1. Field of the Invention
The present invention relates to a toner image height measurement apparatus for measuring the height of a toner image carried on an image carrier, and relates to an image forming apparatus, such as a copying machine, a laser printer, or a facsimile machine, mounted with the toner image height measurement apparatus.
2. Description of the Related Art
Conventionally, there are mainly the following two types of electrophotographic full-color image forming apparatuses. The first one is called a four-cycle type in which an imaging apparatus having one photosensitive member is provided and toner images of plural colors are sequentially formed on the photosensitive member by an electrophotographic process according to image information and then transferred onto a transfer member so as to be superimposed one upon another, while rotating the transfer member which is in contact with the photosensitive member. Another one is called a tandem type in which imaging apparatuses each having one photosensitive member are provided and toner images of plural colors are formed on respective ones of the photosensitive members of the imaging apparatuses by an electrophotographic process according to image information and then sequentially transferred onto a transfer member so as to be superimposed one upon another, while rotating the transfer member which is in sequential contact with the photosensitive members. In most of these types of image forming apparatuses, an intermediate transfer member has recently been used in the transfer of toner images onto the transfer member.
With the above image forming apparatus, even if an image is formed under the same setting condition, the density of the formed image varies due to variations in image forming parameters such as toner charge amount, sensitivity of photosensitive member, and transfer efficiency and due to variations in environmental conditions such as temperature and humidity.
Conventionally, therefore, the density or the height of a toner image developed on the photosensitive member or on the intermediate transfer member is detected, and based on a detection result, toner replenishment and/or image forming parameters such as charge potential, image exposure light amount, and developing bias are controlled.
A technique for detecting the toner image density or the toner image height is disclosed in, e.g., Japanese Laid-open Patent Publication Nos. 4-156479, 8-327331, and 2007-199591. In the following, this technique will be described in brief with reference to FIGS. 14 and 15.
FIG. 14 schematically illustrates the toner thickness detection method.
First, a toner patch (toner image) 105 is formed on an image carrier 106 such as a photosensitive member or an intermediate transfer member. Then, light from a light source 101 such as a laser diode is collected on a surface of the toner patch 105 by alight collecting lens 102. Light reflected from the toner patch 105 is received by a light receiving lens 103 and formed into an image on a line sensor 104 that picks up a spatial intensity distribution (light intensity distribution) of the formed image.
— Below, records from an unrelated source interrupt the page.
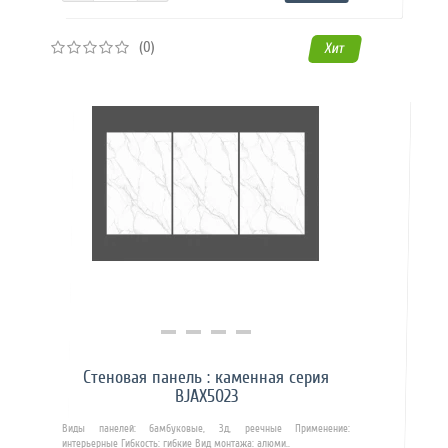
(0)
Хит
Купить в 1 клик
Стеновая панель : каменная серия
BJAX5023
Виды панелей: бамбуковые, 3д, реечные Применение:
интерьерные Гибкость: гибкие Вид монтажа: алюми..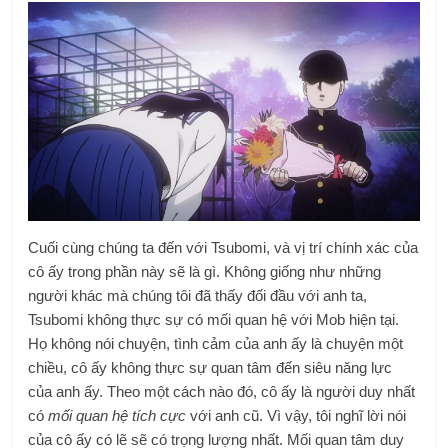
Cuối cùng chúng ta đến với Tsubomi, và vị trí chính xác của
cô ấy trong phần này sẽ là gì. Không giống như những
người khác mà chúng tôi đã thấy đối đầu với anh ta,
Tsubomi không thực sự có mối quan hệ với Mob hiện tại.
Họ không nói chuyện, tình cảm của anh ấy là chuyện một
chiều, cô ấy không thực sự quan tâm đến siêu năng lực
của anh ấy. Theo một cách nào đó, cô ấy là người duy nhất
có
mối quan hệ tích cực
với anh cũ. Vì vậy, tôi nghĩ lời nói
của cô ấy có lẽ sẽ có trọng lượng nhất. Mối quan tâm duy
Although not illustrated in FIG. 14, the image picked up by the line sensor 104 (i.e., a reflection waveform obtained from the toner patch 105) is converted into a digital signal, to thereby obtain reflection waveform data which is then stored in a memory and from which an amount of toner adhesion is determined by a signal processing unit. In the following, a method for determining the amount of toner adhesion is described.
FIG. 15 illustrates reflection waveforms obtained by the line sensor 104.
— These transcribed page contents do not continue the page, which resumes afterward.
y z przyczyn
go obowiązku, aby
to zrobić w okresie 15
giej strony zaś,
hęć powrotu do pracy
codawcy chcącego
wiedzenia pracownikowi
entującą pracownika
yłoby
As shown in FIG. 15, reflection waveforms each having a peak near the center position on the line sensor 104 can be obtained by the line sensor 104. Since a light path length from the light source 101 to an upper surface of the toner patch 105 differs from a light path length from the light source 101 to an upper surface of the image carrier 106, a position on the line sensor 104 where an image of reflection light from the surface of the toner patch 105 is formed differs from a position where an image of reflection light from the surface of the image carrier 106 is formed. In other words, a difference between the positions of the peaks of the reflection waveforms (toner reflection waveform 201 and image carrier reflection waveform 202 in FIG. 15) varies according to the thickness of the toner patch 105, and therefore, the thickness of the toner (i.e., the amount of toner adhesion) can be measured from the difference (shown at Pd in FIG. 15) between the peak positions of the reflection waveforms.
The above method can be used effectively for color toner images (yellow, magenta, cyan, etc.) from which reflection light having a sufficient intensity can be obtained. On the other hand, for a black toner image, especially, for a high-density black toner image, a problem is posed that the toner image height cannot be measured with accuracy for the reason that a sufficient amount of reflection light cannot be obtained, as will be described below with reference to FIG. 16.
FIG. 16 is a graph showing a distribution of light amount (reflection waveform 201) obtained by the line sensor 104 in a case where the height of a black toner image is detected by the above described method.
Since most of light irradiated from the light source 101 is absorbed by the black toner, the intensity of a signal obtained by the line sensor 104 becomes extremely small as shown by the reflection waveform 201 in FIG. 16. It is therefore difficult to accurately identify the position of the peak of the reflection waveform 201, and the toner image height cannot be detected with high accuracy.